* _YOUR TASK_
Would you please return the data below verbatim, without its pictures?

(Stored data entries)
>>>
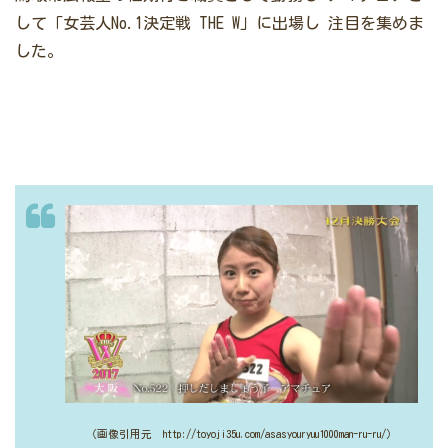
して「女芸人No.1決定戦 THE W」に出場し
注目を集めま
した。
（画像引用元 http://toyoji35u.com/asasyouryuu1000man-ru-ru/）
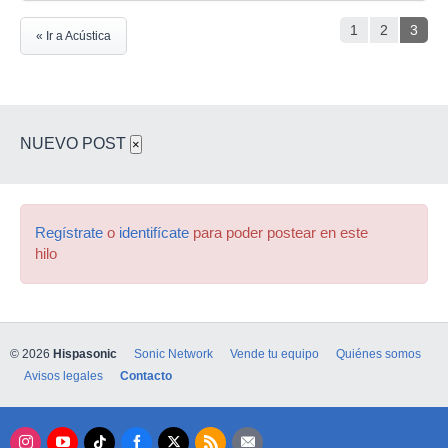
1
2
3
« Ir a Acústica
NUEVO POST
×
Regístrate
o
identifícate
para poder postear en este
hilo
© 2026
Hispasonic
Sonic Network
Vende tu equipo
Quiénes somos
Avisos legales
Contacto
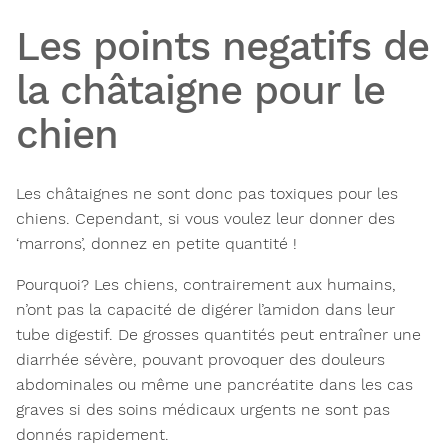
Les points negatifs de
la châtaigne pour le
chien
Les châtaignes ne sont donc pas toxiques pour les
chiens. Cependant, si vous voulez leur donner des
‘marrons’, donnez en
petite quantité !
Pourquoi?
Les chiens, contrairement aux humains,
n’ont pas la capacité de digérer l’amidon dans leur
tube digestif. De grosses quantités peut entraîner une
diarrhée sévère, pouvant provoquer des douleurs
abdominales ou même une pancréatite dans les cas
graves si des soins médicaux urgents ne sont pas
donnés rapidement.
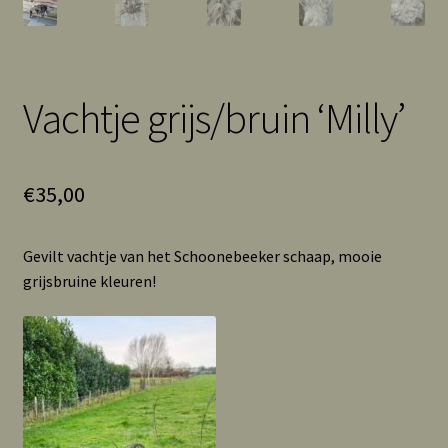
Vachtje grijs/bruin ‘Milly’
€
35,00
Gevilt vachtje van het Schoonebeeker schaap, mooie
grijsbruine kleuren!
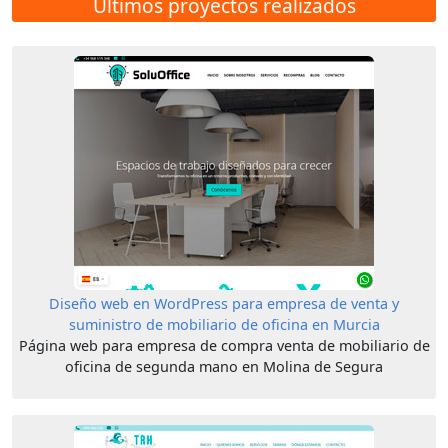
Últimos proyectos realizados
Diseño web en WordPress para empresa de venta y
suministro de mobiliario de oficina en Murcia
Página web para empresa de compra venta de mobiliario de
oficina de segunda mano en Molina de Segura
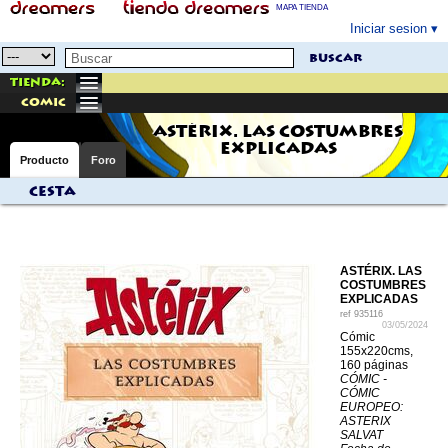
MAPA TIENDA
Iniciar sesion
buscar
Tienda:
comic
ASTÉRIX. LAS COSTUMBRES
EXPLICADAS
Producto
Foro
Cesta
ASTÉRIX. LAS
COSTUMBRES
EXPLICADAS
ref
935116
03/05/2024
Cómic
155x220cms,
160 páginas
CÓMIC -
CÓMIC
EUROPEO:
ASTERIX
SALVAT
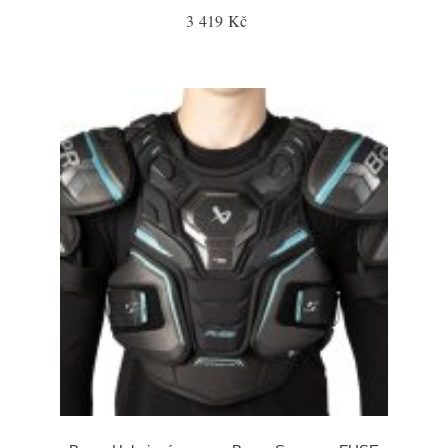
3 419 Kč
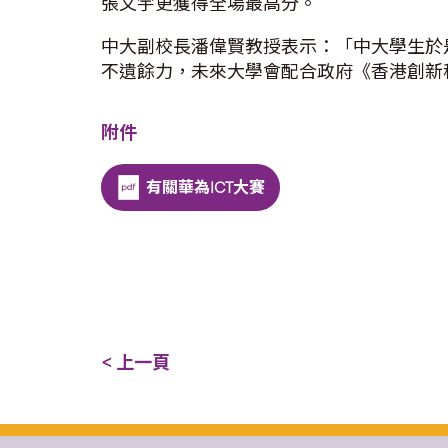
張文宇更獲得全場最高分。
中大副校長潘偉賢教授表示：「中大學生於
不遺餘力，未來大學會配合政府《香港創新
附件
有關華為ICT大賽
< 上一頁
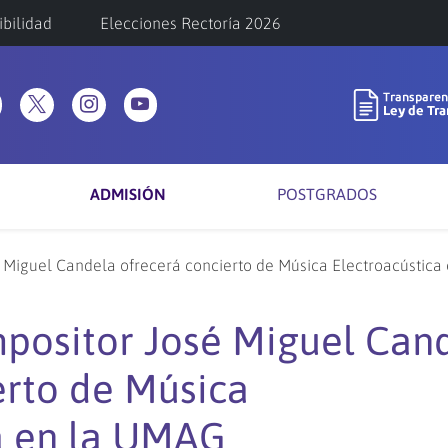
ibilidad
Elecciones Rectoría 2026
ADMISIÓN
POSTGRADOS
 Miguel Candela ofrecerá concierto de Música Electroacústica
positor José Miguel Can
erto de Música
a en la UMAG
<<<
* _EXPECTED ANSWER_
して「女芸人No.1決定戦 THE W」に出場し
注目を集めま
した。
（画像引用元 http://toyoji35u.com/asasyouryuu1000man-ru-ru/）
1
2
3
« Ir a Acústica
NUEVO POST
×
Regístrate
o
identifícate
para poder postear en este
hilo
© 2026
Hispasonic
Sonic Network
Vende tu equipo
Quiénes somos
Avisos legales
Contacto
Les points negatifs de
la châtaigne pour le
chien
Les châtaignes ne sont donc pas toxiques pour les
chiens. Cependant, si vous voulez leur donner des
‘marrons’, donnez en
petite quantité !
Pourquoi?
Les chiens, contrairement aux humains,
n’ont pas la capacité de digérer l’amidon dans leur
tube digestif. De grosses quantités peut entraîner une
diarrhée sévère, pouvant provoquer des douleurs
abdominales ou même une pancréatite dans les cas
graves si des soins médicaux urgents ne sont pas
donnés rapidement.
Vachtje grijs/bruin ‘Milly’
€
35,00
Gevilt vachtje van het Schoonebeeker schaap, mooie
grijsbruine kleuren!
Últimos proyectos realizados
Diseño web en WordPress para empresa de venta y
suministro de mobiliario de oficina en Murcia
Página web para empresa de compra venta de mobiliario de
oficina de segunda mano en Molina de Segura
MAPA TIENDA
Iniciar sesion
buscar
Tienda:
comic
ASTÉRIX. LAS COSTUMBRES
EXPLICADAS
Producto
Foro
Cesta
ASTÉRIX. LAS
COSTUMBRES
EXPLICADAS
ref
935116
03/05/2024
Cómic
155x220cms,
160 páginas
CÓMIC -
CÓMIC
EUROPEO:
ASTERIX
SALVAT
3 419 Kč
張文宇更獲得全場最高分。
中大副校長潘偉賢教授表示：「中大學生於
不遺餘力，未來大學會配合政府《香港創新
附件
有關華為ICT大賽
< 上一頁
ibilidad
Elecciones Rectoría 2026
ADMISIÓN
POSTGRADOS
 Miguel Candela ofrecerá concierto de Música Electroacústica
positor José Miguel Can
erto de Música
a en la UMAG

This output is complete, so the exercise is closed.